Niesenholtz also noted that the broad reach of the Internet and database technology demands a verticalization strategy. “We transitioned from being publishers of newspaper articles on the Web to Web publishers,” he said. “This is a huge difference, as the latter involves developing significant competencies in such areas as application software development, interaction design and user generated content.”
To verticalize, Niesenholtz said The Times “needed to rapidly transform many of the vertical parts of the site into highly robust, data base driven sections. We had made this transition with our movies vertical in 2003 and we’d seen traffic go from 800,000 visitors a month to 4 million. Now we needed to do it in Travel, Business, Style and other areas of robust advertising demand.
Specifically addressing the Yellow Pages industry, Niesenholtz says “your brand extensions your IYP platforms feel like the classic Christensen integration story. But some of the new, highly innovative approaches require a very different sensibility one that you might have to acquire and manage quite separately, as we have with About.com.
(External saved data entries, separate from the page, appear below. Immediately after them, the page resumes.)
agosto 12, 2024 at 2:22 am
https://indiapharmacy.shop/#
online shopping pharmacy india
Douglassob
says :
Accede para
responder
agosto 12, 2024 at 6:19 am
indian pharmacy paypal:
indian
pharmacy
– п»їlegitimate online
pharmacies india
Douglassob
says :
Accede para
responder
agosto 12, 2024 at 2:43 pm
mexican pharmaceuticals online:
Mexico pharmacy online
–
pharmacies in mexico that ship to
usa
“The era of the walled garden is over,” concluded Niesenholtz. “And it’s over for two reasons: The first is that our users expect us to offer much more than what we can reasonably supply on our own. They expect to see all sides of a story. And they expect to be able to share their views, as well as get the views of others. But the second reason is that we must let the inside out in order to grow. If you don’t have a viable Web syndication strategy, you will find it almost impossible over time to attract users.”